BookmarkSubscribeRSS Feed
🔒 This topic is solved and locked. Need further help from the community? Please sign in and ask a new question.
anjgupta
Calcite | Level 5

Hello,

I'd like to read in a variable and have it change from character to numeric - retaining the same name.  The issue I'm facing is when a character value of .U or .N is inputted into numeric - I lose the missing type and all become just dot (.)

If this isn't possible I can create new variables and drop the character variables - but if there is any way ....

I'm reading in variables as character and applying the format:

proc format;

    invalue chtono

    'Y'=        1

    'N'=        2

    'X'=        .N

    other=      .U;

Which results in character values of '1', '2', 'N', and 'U'.     When I attempt to change these to numbers - I lose the Ns and Us and only have 'generic' missings for them.  Regardless of an initial character length of 1 or 2.

I change them via:

data new(drop=x );

birthdata01 (rename=(&name. =x));

&name.=input(x, 2.);

run;

Most likely there isn't a way for SAS to translate a character 'U' to a missing numeric value of .U but thought to ask.

1 ACCEPTED SOLUTION

Accepted Solutions
art297
Opal | Level 21

Yes, the 1 indicated length and could either be specified as the default when you create the informat or, like I did, when you use the informat.

I had to guess at the new informat you introduced, but the following reads the kind of data that I think you are dealing with:

proc format;

  invalue chtono

    Y=1

    N=2

    X=.N

    other=.U;

  invalue degf

    H=1

    A=2

    B=3

    M=4

    X=.N

    other=.U;

run;

data want;

  input @1 (fdobmo fdobdy) (2.)

       (ever_mar married pat_ack) (chtono1.)

        mat_deg degf1.;

  cards;

0315YYYH

0617XXUB

1002NN2M

12142NXX

;

run;

View solution in original post

20 REPLIES 20
art297
Opal | Level 21

Wouldn't you get what you want, directly, if you apply the informat you created when you input the data?  e.g.,

proc format;

    invalue chtono

    'Y'=        1

    'N'=        2

    'X'=        .N

    other=      .U;

run;

data test;

  informat x chtono.;

  input x;

  cards;

1

Y

X

N

2

;

anjgupta
Calcite | Level 5

I can try - but the cards would be 'Y', 'N', 'X'.

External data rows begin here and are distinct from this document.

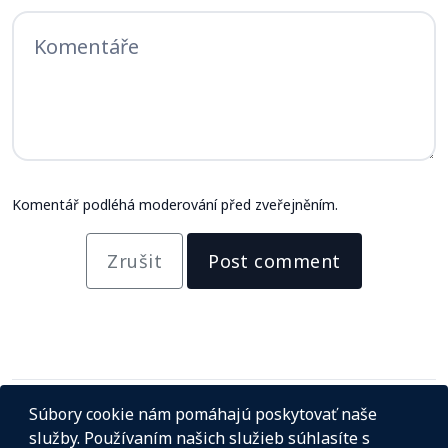
Komentář podléhá moderování před zveřejněním.
Zrušit
Post comment
Súbory cookie nám pomáhajú poskytovať naše
služby. Používaním našich služieb súhlasíte s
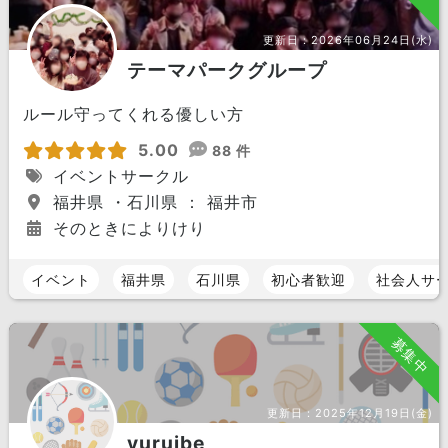
更新日：
2026年06月24日(水)
テーマパークグループ
ルール守ってくれる優しい方
5.00
88 件
イベントサークル
福井県 ・石川県 ： 福井市
そのときによりけり
イベント
福井県
石川県
初心者歓迎
社会人サ
募集中
更新日：
2025年12月19日(金)
yuruibe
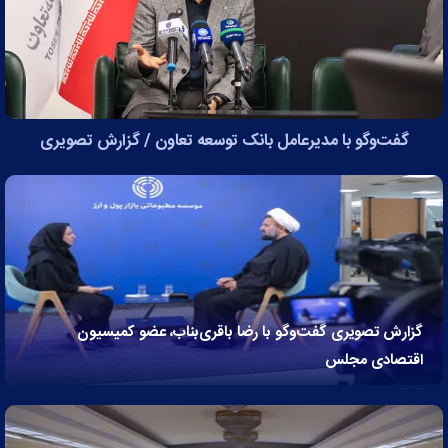
گفت‌وگو با مدیرعامل بانک توسعه تعاون / گزارش تصویری
گزارش تصویری گفت‌وگو با رضا باقری‌بناب، عضو کمیسیون
اقتصادی مجلس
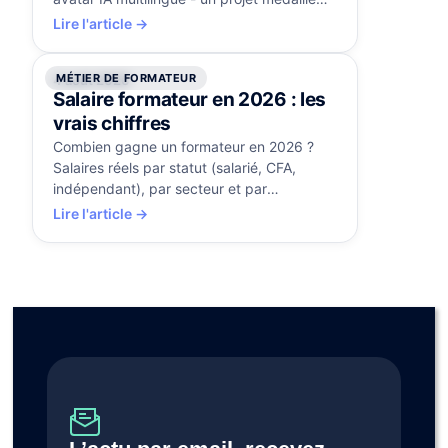
d'or aux Brandon Hall Awards.
Lire l'article →
MÉTIER DE FORMATEUR
4 août 2026
Salaire formateur en 2026 : les
vrais chiffres
Combien gagne un formateur en 2026 ?
Salaires réels par statut (salarié, CFA,
indépendant), par secteur et par
expérience, et les leviers pour progresser.
Lire l'article →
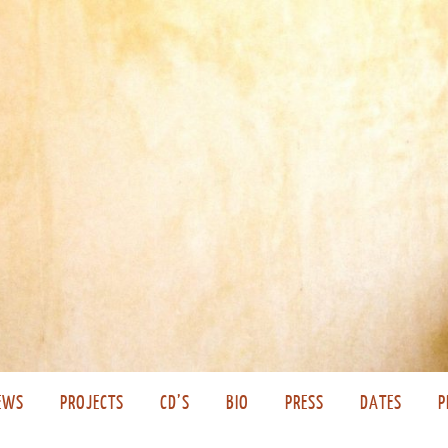
EWS
PROJECTS
CD’S
BIO
PRESS
DATES
P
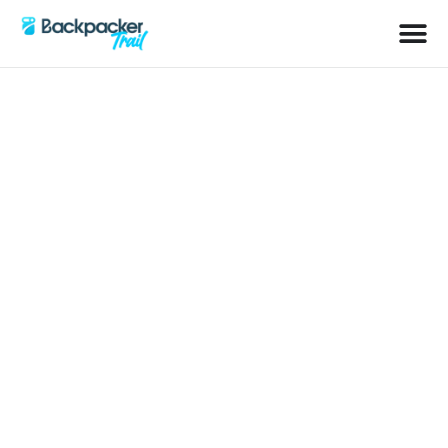
Kategorie: Pakistan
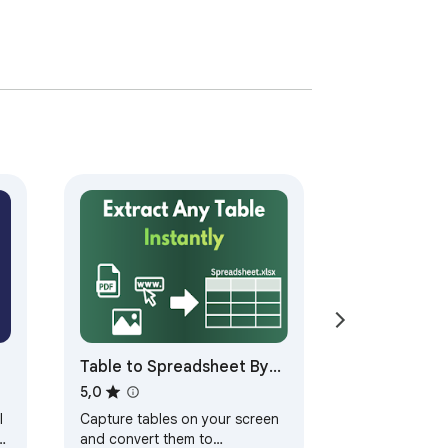
Table to Spreadsheet By
Parsea
5,0
l
Capture tables on your screen
and convert them to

The raw data are character and I'm trying to use the same variable name and end up with 1,2,.N and .U.

Thank you

art297
Opal | Level 21

I'm not sure what you mean.  If you are saying that the value in the datalines have quotes around them, just include an infile statement with a dsd option. e.g.,

proc format;

    invalue chtono

    'Y'=        1

    'N'=        2

    'X'=        .N

    other=      .U;

run;

data test;

  informat x chtono.;

  infile cards dsd;

  input x;

  cards;

'1'

'Y'

'X'

'N'

'2'

;

anjgupta
Calcite | Level 5

Thank you.  I think that will work - just need to test it with how I'm reading in the raw data.  I think I need to avoid infiling the data as character initially.

ag

anjgupta
Calcite | Level 5

Hi,

If I need to input the data and include the variables' lengths - how can I incorporate the suggested solution?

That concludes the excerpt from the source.